What you will do: Please retype every entry, keeping each one exactly as written.

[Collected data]
-- -- --

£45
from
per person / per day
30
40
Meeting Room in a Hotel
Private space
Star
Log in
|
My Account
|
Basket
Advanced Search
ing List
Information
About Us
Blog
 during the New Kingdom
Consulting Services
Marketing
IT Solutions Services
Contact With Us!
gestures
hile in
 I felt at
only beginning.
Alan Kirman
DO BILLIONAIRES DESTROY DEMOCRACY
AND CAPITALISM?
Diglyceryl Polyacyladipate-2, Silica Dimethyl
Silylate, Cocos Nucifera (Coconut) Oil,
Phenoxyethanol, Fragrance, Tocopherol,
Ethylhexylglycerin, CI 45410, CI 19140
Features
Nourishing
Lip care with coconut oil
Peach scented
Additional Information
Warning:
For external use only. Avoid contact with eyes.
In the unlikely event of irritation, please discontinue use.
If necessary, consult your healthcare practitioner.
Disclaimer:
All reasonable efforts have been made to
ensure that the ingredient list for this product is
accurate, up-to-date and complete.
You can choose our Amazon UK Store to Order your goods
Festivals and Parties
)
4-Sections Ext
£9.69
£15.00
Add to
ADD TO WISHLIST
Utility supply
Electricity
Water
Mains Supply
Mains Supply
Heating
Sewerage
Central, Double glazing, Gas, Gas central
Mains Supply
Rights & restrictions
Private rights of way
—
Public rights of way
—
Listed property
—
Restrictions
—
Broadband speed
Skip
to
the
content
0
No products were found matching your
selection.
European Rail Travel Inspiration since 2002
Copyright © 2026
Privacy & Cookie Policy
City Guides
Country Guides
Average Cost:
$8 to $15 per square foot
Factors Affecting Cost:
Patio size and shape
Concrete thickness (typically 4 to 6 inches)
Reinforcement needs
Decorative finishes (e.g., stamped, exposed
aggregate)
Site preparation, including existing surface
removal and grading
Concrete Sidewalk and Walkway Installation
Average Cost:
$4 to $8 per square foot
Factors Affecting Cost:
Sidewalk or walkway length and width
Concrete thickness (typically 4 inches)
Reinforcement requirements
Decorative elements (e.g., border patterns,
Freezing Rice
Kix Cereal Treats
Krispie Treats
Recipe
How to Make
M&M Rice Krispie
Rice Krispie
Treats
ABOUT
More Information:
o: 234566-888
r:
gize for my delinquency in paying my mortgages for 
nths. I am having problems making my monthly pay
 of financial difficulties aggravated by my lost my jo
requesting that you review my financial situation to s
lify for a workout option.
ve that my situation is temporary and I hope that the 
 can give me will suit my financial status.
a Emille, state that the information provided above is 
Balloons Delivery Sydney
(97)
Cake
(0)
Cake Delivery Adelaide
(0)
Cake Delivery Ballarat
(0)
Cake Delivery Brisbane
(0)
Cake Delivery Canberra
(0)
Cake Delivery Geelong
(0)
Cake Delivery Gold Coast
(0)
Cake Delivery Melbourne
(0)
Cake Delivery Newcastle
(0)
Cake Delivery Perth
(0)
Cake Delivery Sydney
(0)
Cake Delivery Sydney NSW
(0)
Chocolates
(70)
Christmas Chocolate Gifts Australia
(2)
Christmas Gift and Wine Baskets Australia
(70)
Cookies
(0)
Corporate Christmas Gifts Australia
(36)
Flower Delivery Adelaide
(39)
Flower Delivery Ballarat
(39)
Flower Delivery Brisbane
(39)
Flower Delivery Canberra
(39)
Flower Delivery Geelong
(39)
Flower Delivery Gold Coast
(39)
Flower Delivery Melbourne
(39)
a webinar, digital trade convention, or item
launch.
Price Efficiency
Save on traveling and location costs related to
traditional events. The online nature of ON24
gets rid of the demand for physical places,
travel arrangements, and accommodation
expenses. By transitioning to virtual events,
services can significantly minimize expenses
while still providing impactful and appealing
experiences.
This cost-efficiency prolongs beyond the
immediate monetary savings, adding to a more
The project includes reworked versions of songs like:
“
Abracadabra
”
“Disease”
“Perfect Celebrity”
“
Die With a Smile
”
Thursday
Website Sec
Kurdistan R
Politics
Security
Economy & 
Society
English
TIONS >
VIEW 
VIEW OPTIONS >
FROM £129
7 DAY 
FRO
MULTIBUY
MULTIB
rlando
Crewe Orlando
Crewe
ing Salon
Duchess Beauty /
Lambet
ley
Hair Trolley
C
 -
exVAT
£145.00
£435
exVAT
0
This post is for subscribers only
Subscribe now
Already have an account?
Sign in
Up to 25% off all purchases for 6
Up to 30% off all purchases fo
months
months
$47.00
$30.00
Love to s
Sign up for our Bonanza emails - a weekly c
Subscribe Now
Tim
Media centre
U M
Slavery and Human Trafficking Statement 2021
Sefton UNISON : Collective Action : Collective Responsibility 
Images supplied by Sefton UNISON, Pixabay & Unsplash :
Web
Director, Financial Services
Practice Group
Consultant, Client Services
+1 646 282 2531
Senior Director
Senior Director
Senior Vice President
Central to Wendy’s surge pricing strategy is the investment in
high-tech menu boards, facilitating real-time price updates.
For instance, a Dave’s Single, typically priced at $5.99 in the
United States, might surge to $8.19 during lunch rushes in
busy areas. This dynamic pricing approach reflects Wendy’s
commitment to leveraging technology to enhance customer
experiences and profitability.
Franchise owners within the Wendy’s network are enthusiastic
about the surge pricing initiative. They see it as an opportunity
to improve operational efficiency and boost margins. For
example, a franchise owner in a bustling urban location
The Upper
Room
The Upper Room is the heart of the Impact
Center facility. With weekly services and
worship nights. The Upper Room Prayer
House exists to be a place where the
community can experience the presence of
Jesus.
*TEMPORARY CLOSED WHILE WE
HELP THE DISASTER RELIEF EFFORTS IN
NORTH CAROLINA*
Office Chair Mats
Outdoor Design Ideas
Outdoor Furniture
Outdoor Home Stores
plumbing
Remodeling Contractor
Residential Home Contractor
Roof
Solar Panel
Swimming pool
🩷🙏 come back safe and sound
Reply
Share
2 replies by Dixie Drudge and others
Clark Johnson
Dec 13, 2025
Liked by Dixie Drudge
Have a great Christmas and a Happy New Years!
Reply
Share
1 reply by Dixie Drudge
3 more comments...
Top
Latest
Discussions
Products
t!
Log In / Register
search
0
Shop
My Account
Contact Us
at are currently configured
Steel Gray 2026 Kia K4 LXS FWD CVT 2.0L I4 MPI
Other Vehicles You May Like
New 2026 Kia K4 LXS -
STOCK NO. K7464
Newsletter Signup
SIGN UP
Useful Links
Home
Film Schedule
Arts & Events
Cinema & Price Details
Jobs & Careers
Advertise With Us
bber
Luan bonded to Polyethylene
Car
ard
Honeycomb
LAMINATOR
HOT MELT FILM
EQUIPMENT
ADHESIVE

-- -- --

Your solution:
£45
from
per person / per day
30
40
Meeting Room in a Hotel
Private space
Star
Log in
|
My Account
|
Basket
Advanced Search
ing List
Information
About Us
Blog
 during the New Kingdom
Consulting Services
Marketing
IT Solutions Services
Contact With Us!
gestures
hile in
 I felt at
only beginning.
Alan Kirman
DO BILLIONAIRES DESTROY DEMOCRACY
AND CAPITALISM?
Diglyceryl Polyacyladipate-2, Silica Dimethyl
Silylate, Cocos Nucifera (Coconut) Oil,
Phenoxyethanol, Fragrance, Tocopherol,
Ethylhexylglycerin, CI 45410, CI 19140
Features
Nourishing
Lip care with coconut oil
Peach scented
Additional Information
Warning:
For external use only. Avoid contact with eyes.
In the unlikely event of irritation, please discontinue use.
If necessary, consult your healthcare practitioner.
Disclaimer:
All reasonable efforts have been made to
ensure that the ingredient list for this product is
accurate, up-to-date and complete.
You can choose our Amazon UK Store to Order your goods
Festivals and Parties
)
4-Sections Ext
£9.69
£15.00
Add to
ADD TO WISHLIST
Utility supply
Electricity
Water
Mains Supply
Mains Supply
Heating
Sewerage
Central, Double glazing, Gas, Gas central
Mains Supply
Rights & restrictions
Private rights of way
—
Public rights of way
—
Listed property
—
Restrictions
—
Broadband speed
Skip
to
the
content
0
No products were found matching your
selection.
European Rail Travel Inspiration since 2002
Copyright © 2026
Privacy & Cookie Policy
City Guides
Country Guides
Average Cost:
$8 to $15 per square foot
Factors Affecting Cost:
Patio size and shape
Concrete thickness (typically 4 to 6 inches)
Reinforcement needs
Decorative finishes (e.g., stamped, exposed
aggregate)
Site preparation, including existing surface
removal and grading
Concrete Sidewalk and Walkway Installation
Average Cost:
$4 to $8 per square foot
Factors Affecting Cost:
Sidewalk or walkway length and width
Concrete thickness (typically 4 inches)
Reinforcement requirements
Decorative elements (e.g., border patterns,
Freezing Rice
Kix Cereal Treats
Krispie Treats
Recipe
How to Make
M&M Rice Krispie
Rice Krispie
Treats
ABOUT
More Information:
o: 234566-888
r:
gize for my delinquency in paying my mortgages for 
nths. I am having problems making my monthly pay
 of financial difficulties aggravated by my lost my jo
requesting that you review my financial situation to s
lify for a workout option.
ve that my situation is temporary and I hope that the 
 can give me will suit my financial status.
a Emille, state that the information provided above is 
Balloons Delivery Sydney
(97)
Cake
(0)
Cake Delivery Adelaide
(0)
Cake Delivery Ballarat
(0)
Cake Delivery Brisbane
(0)
Cake Delivery Canberra
(0)
Cake Delivery Geelong
(0)
Cake Delivery Gold Coast
(0)
Cake Delivery Melbourne
(0)
Cake Delivery Newcastle
(0)
Cake Delivery Perth
(0)
Cake Delivery Sydney
(0)
Cake Delivery Sydney NSW
(0)
Chocolates
(70)
Christmas Chocolate Gifts Australia
(2)
Christmas Gift and Wine Baskets Australia
(70)
Cookies
(0)
Corporate Christmas Gifts Australia
(36)
Flower Delivery Adelaide
(39)
Flower Delivery Ballarat
(39)
Flower Delivery Brisbane
(39)
Flower Delivery Canberra
(39)
Flower Delivery Geelong
(39)
Flower Delivery Gold Coast
(39)
Flower Delivery Melbourne
(39)
a webinar, digital trade convention, or item
launch.
Price Efficiency
Save on traveling and location costs related to
traditional events. The online nature of ON24
gets rid of the demand for physical places,
travel arrangements, and accommodation
expenses. By transitioning to virtual events,
services can significantly minimize expenses
while still providing impactful and appealing
experiences.
This cost-efficiency prolongs beyond the
immediate monetary savings, adding to a more
The project includes reworked versions of songs like:
“
Abracadabra
”
“Disease”
“Perfect Celebrity”
“
Die With a Smile
”
Thursday
Website Sec
Kurdistan R
Politics
Security
Economy & 
Society
English
TIONS >
VIEW 
VIEW OPTIONS >
FROM £129
7 DAY 
FRO
MULTIBUY
MULTIB
rlando
Crewe Orlando
Crewe
ing Salon
Duchess Beauty /
Lambet
ley
Hair Trolley
C
 -
exVAT
£145.00
£435
exVAT
0
This post is for subscribers only
Subscribe now
Already have an account?
Sign in
Up to 25% off all purchases for 6
Up to 30% off all purchases fo
months
months
$47.00
$30.00
Love to s
Sign up for our Bonanza emails - a weekly c
Subscribe Now
Tim
Media centre
U M
Slavery and Human Trafficking Statement 2021
Sefton UNISON : Collective Action : Collective Responsibility 
Images supplied by Sefton UNISON, Pixabay & Unsplash :
Web
Director, Financial Services
Practice Group
Consultant, Client Services
+1 646 282 2531
Senior Director
Senior Director
Senior Vice President
Central to Wendy’s surge pricing strategy is the investment in
high-tech menu boards, facilitating real-time price updates.
For instance, a Dave’s Single, typically priced at $5.99 in the
United States, might surge to $8.19 during lunch rushes in
busy areas. This dynamic pricing approach reflects Wendy’s
commitment to leveraging technology to enhance customer
experiences and profitability.
Franchise owners within the Wendy’s network are enthusiastic
about the surge pricing initiative. They see it as an opportunity
to improve operational efficiency and boost margins. For
example, a franchise owner in a bustling urban location
The Upper
Room
The Upper Room is the heart of the Impact
Center facility. With weekly services and
worship nights. The Upper Room Prayer
House exists to be a place where the
community can experience the presence of
Jesus.
*TEMPORARY CLOSED WHILE WE
HELP THE DISASTER RELIEF EFFORTS IN
NORTH CAROLINA*
Office Chair Mats
Outdoor Design Ideas
Outdoor Furniture
Outdoor Home Stores
plumbing
Remodeling Contractor
Residential Home Contractor
Roof
Solar Panel
Swimming pool
🩷🙏 come back safe and sound
Reply
Share
2 replies by Dixie Drudge and others
Clark Johnson
Dec 13, 2025
Liked by Dixie Drudge
Have a great Christmas and a Happy New Years!
Reply
Share
1 reply by Dixie Drudge
3 more comments...
Top
Latest
Discussions
Products
t!
Log In / Register
search
0
Shop
My Account
Contact Us
at are currently configured
Steel Gray 2026 Kia K4 LXS FWD CVT 2.0L I4 MPI
Other Vehicles You May Like
New 2026 Kia K4 LXS -
STOCK NO. K7464
Newsletter Signup
SIGN UP
Useful Links
Home
Film Schedule
Arts & Events
Cinema & Price Details
Jobs & Careers
Advertise With Us
bber
Luan bonded to Polyethylene
Car
ard
Honeycomb
LAMINATOR
HOT MELT FILM
EQUIPMENT
ADHESIVE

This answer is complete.